Eux aussi, totalement inconscients du fond du problème, qui est le pommier et non la pomme.

Redisons-le : rien de ceci n’est la faute des anglophones.

C’est beaucoup leur demander que de respecter des francophones qui ne se respectent pas eux-mêmes.

C’est encore moins la faute des immigrants : dès leur arrivée ici, pas idiots, ils voient clairement la direction du vent.

C’est de notre faute. Nous redevenons des colonisés. Point à la ligne.

Le colonialisme est particulièrement insidieux quand il ne prend pas l’allure d’une oppression caractérisée, comme c’est le cas chez nous.

Au Québec, il prend deux formes principales.

D’abord, vous avez le francophone qui n’exige pas le respect de sa langue parce qu’il ne veut pas faire chier, ne veut pas passer pour un « fatigant ».

Celui-là s’excuse presque que sa langue soit un dérangement. Il a l’âme d’un valet.

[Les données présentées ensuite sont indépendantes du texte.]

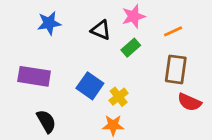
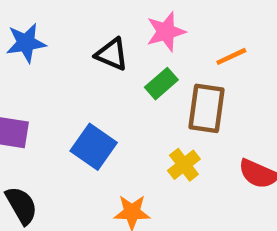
brown rectangle: (176, 69) -> (206, 108), moved
yellow cross: (119, 97) -> (184, 165), moved

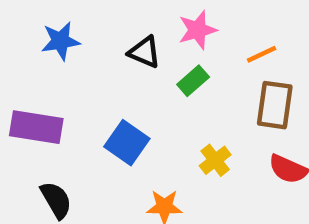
brown rectangle: (206, 108) -> (275, 105), moved

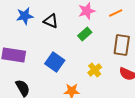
black triangle: (144, 52) -> (51, 21), moved
orange line: (262, 54) -> (116, 13), moved

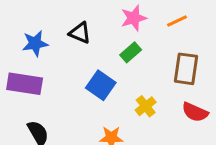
blue star: (25, 16) -> (35, 43), moved
blue square: (55, 62) -> (101, 85), moved

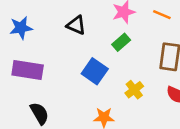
orange line: (177, 21) -> (162, 15), turned 48
blue star: (35, 43) -> (21, 28), moved

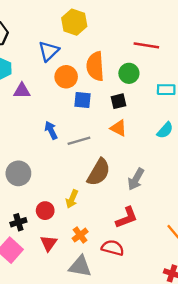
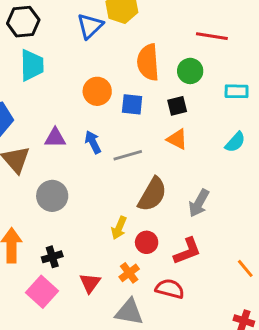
blue triangle: (49, 51) -> (90, 26), moved
orange circle: (66, 77) -> (97, 91), moved
purple triangle: (22, 91) -> (55, 138), moved
red circle: (45, 211) -> (147, 242), moved

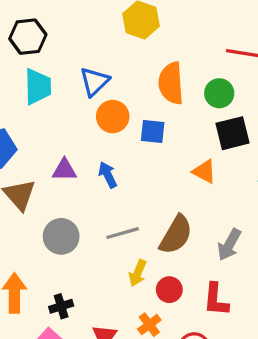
blue triangle: (90, 26) -> (94, 82), moved
black square: (177, 106) -> (233, 133), moved, size x1.5
gray line: (128, 155) -> (123, 233), moved
red L-shape: (187, 251) -> (216, 300), turned 116

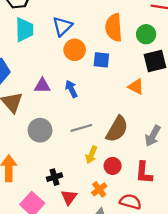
black cross: (61, 306) -> (55, 177), moved

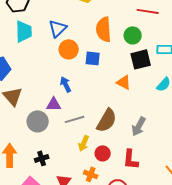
purple triangle: (42, 86) -> (54, 104), moved
black cross: (55, 177) -> (42, 158), moved
orange cross: (99, 189) -> (91, 174), turned -32

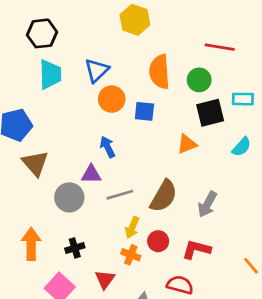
orange triangle: (124, 82) -> (187, 144), turned -49
red L-shape: (131, 159) -> (196, 249), turned 100
orange cross: (91, 174) -> (131, 255), moved

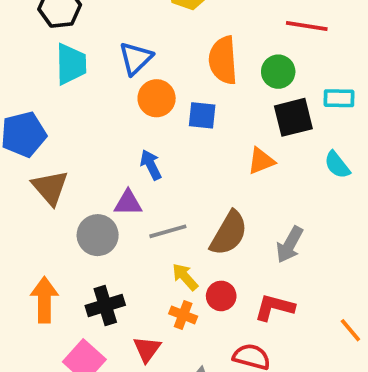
cyan semicircle: (242, 147) -> (337, 165), turned 100
yellow arrow: (132, 227) -> (185, 277), turned 115
black cross: (75, 248) -> (105, 305), size x1.4

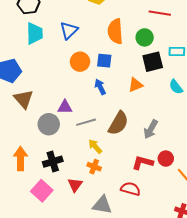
orange circle: (157, 98) -> (80, 62), moved
blue arrow: (151, 165) -> (100, 87), moved
red circle: (221, 296) -> (166, 159), moved

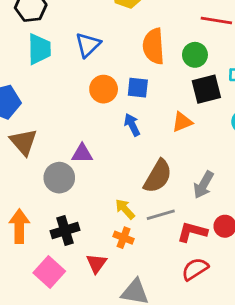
gray line: (86, 122) -> (161, 215), moved
red semicircle: (130, 189) -> (195, 269), moved, turned -48

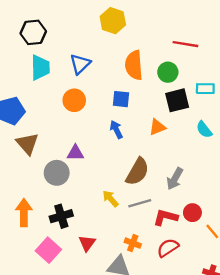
orange circle: (104, 89) -> (74, 100), moved
orange cross: (124, 238) -> (133, 243), moved

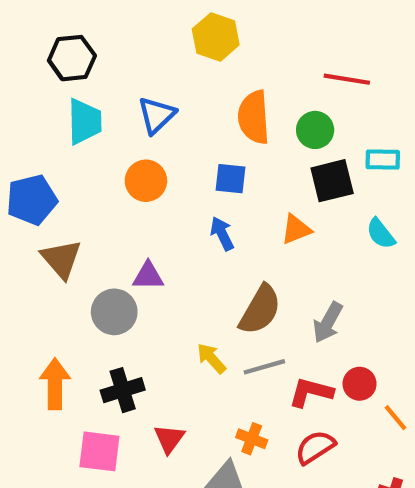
pink square: (48, 250) -> (99, 451), turned -35

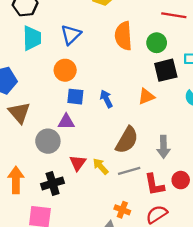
blue square: (231, 179) -> (75, 97), moved
gray arrow: (328, 322) -> (163, 147), turned -30
red L-shape: (311, 392) -> (154, 185), turned -115
red triangle: (169, 439) -> (78, 163), moved

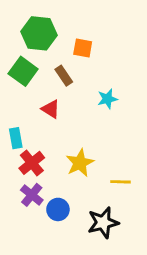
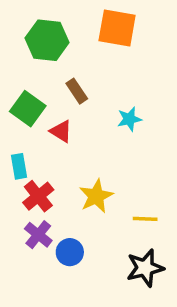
orange square: (83, 48) -> (117, 28), moved, size x1.6
green square: (23, 71) -> (28, 109), moved
black star: (103, 223) -> (145, 268), moved

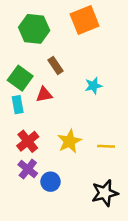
orange square: (117, 28) -> (85, 20), turned -32
red triangle: (61, 131) -> (44, 95), turned -42
cyan rectangle: (19, 166) -> (18, 105), moved
yellow line: (145, 219) -> (106, 146), moved

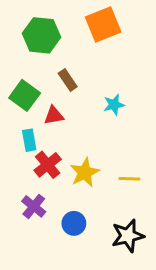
cyan rectangle: (18, 105) -> (29, 140), moved
red cross: (28, 141) -> (48, 165), moved
blue circle: (50, 182) -> (74, 223), moved

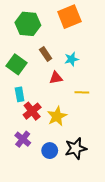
cyan star: (114, 105) -> (72, 59), moved
red triangle: (54, 115) -> (56, 78), moved
yellow line: (129, 179) -> (82, 92), moved
black star: (128, 236) -> (76, 148), moved

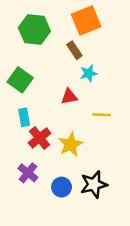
brown rectangle: (46, 54) -> (74, 50), moved

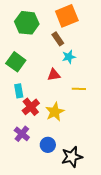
black star: (94, 184) -> (72, 157), moved

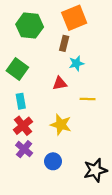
brown rectangle: (58, 39) -> (64, 43), turned 48
red cross: (31, 107) -> (23, 126), moved
yellow star: (55, 112) -> (61, 125), turned -30
black star: (72, 157) -> (95, 170), moved

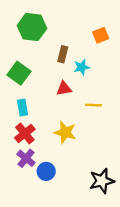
orange square: (74, 18) -> (101, 35), moved, size x0.6
brown rectangle: (64, 43) -> (63, 54), moved
blue circle: (53, 161) -> (46, 171), moved

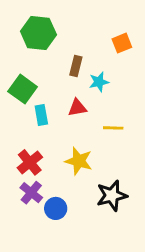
cyan rectangle: (22, 107) -> (41, 115), moved
black star: (102, 181) -> (112, 196), moved

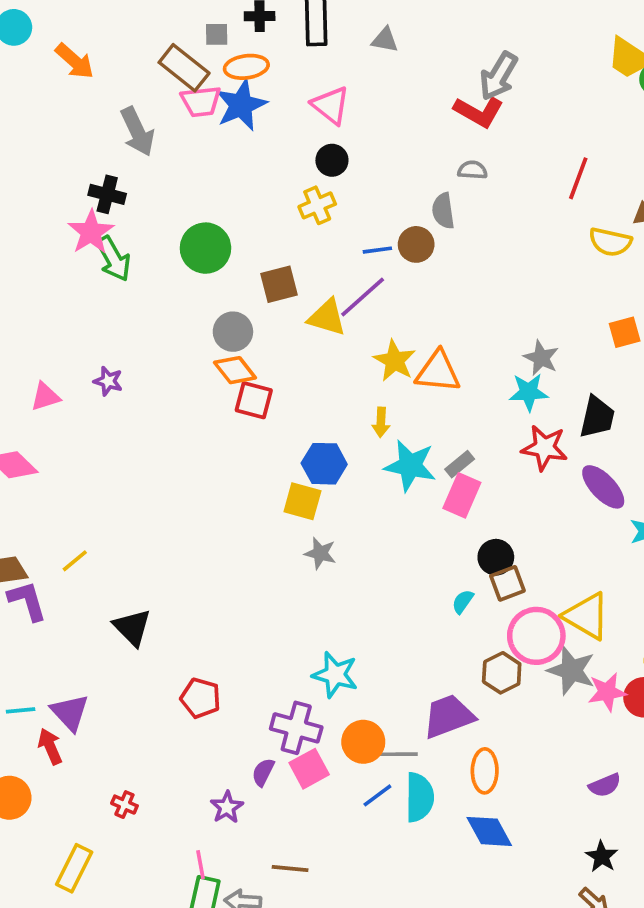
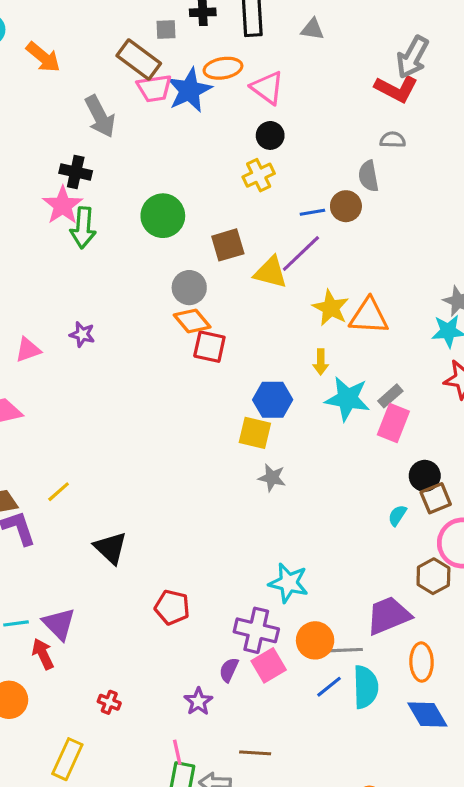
orange ellipse: (246, 67) -> (223, 68), moved
green arrow: (114, 259) -> (83, 228), turned 36

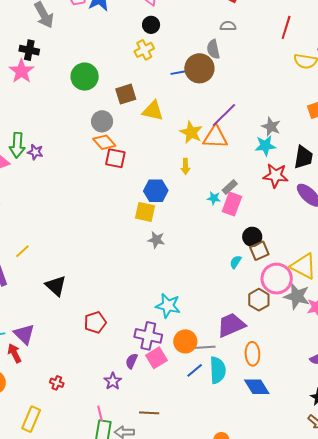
brown circle: (346, 206) -> (199, 68), size x1.5
green arrow: (83, 228) -> (17, 145), moved
purple line: (301, 254) -> (224, 115), moved
cyan star: (347, 399) -> (214, 198), moved, size x0.5
red pentagon: (172, 607) -> (95, 322), turned -30

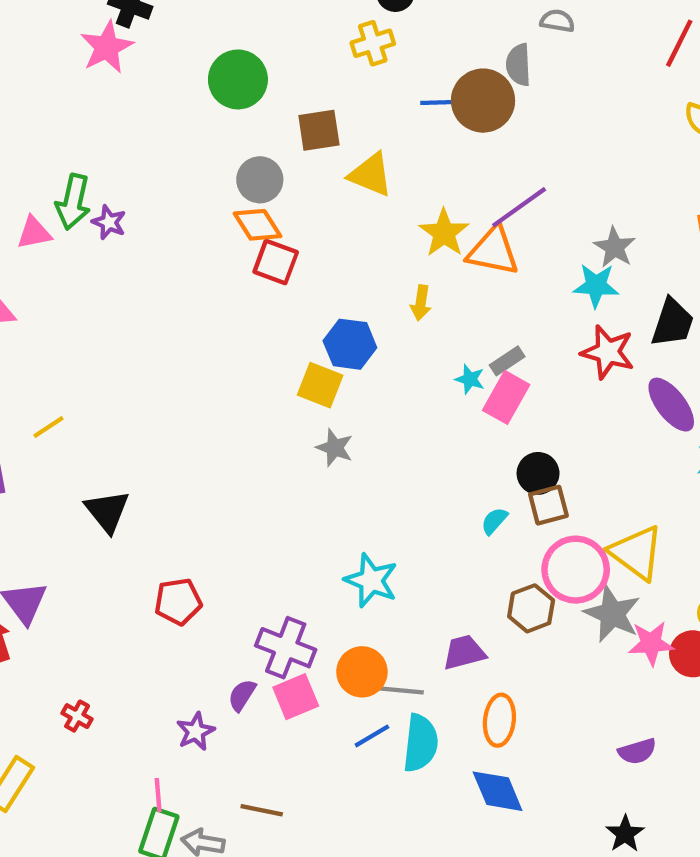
cyan star: (168, 306) -> (371, 580), moved
purple trapezoid: (231, 325) -> (464, 652), size x0.7

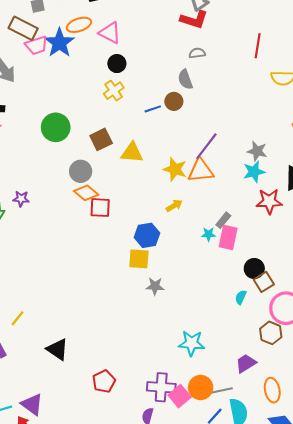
brown circle: (483, 101) -> (174, 101), size x0.6
purple star: (109, 222) -> (21, 199), moved
yellow arrow: (421, 303) -> (174, 206), turned -112
pink square: (296, 697) -> (180, 396), moved

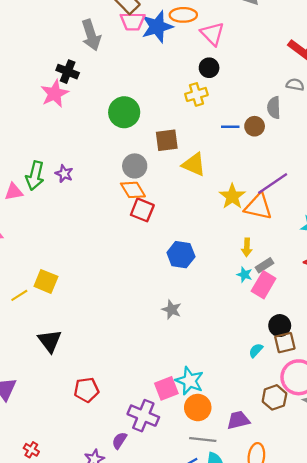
yellow arrow: (174, 206) -> (247, 247), moved, turned 105
yellow square: (139, 259) -> (46, 281), moved
orange circle: (201, 388) -> (198, 408), moved
pink square: (180, 396) -> (166, 388), moved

Ensuite, vous avez le francophone qui trouve « cool » de passer à l’anglais. Il a le sentiment de s’élever, de pénétrer dans les salons qui comptent vraiment.

Ce petit monsieur se justifiera en invoquant son « ouverture », sa « modernité­­­ », son « réalisme ».

Imiter

Au contraire du valet, qui comprend sa condition et vit son humiliation en silence, ce petit monsieur satisfait et fier de lui se drapera dans une posture­­­ de supériorité ricaneuse.

Il fera le smatte.

Il n’a plus de temps à perdre avec les combats surannés de papy. La liberté, pour lui, se réduit à être ce qu’il veut.

Il est peut-être plus profondément colonisé que le premier, car il essaie, plus ou moins consciemment, d’imiter son maître.

Si vous lui en faites la remarque, vous récolterez incompréhension, car il ne réalise plus qu’il singe le maître, ou agressivité, quand il s’aperçoit que vous avez démasqué son double jeu.

Les nouveaux « Nègres blancs d’Amérique » textent en vêtements griffés et espadrilles de luxe.

Mais ce sont encore des domestiques.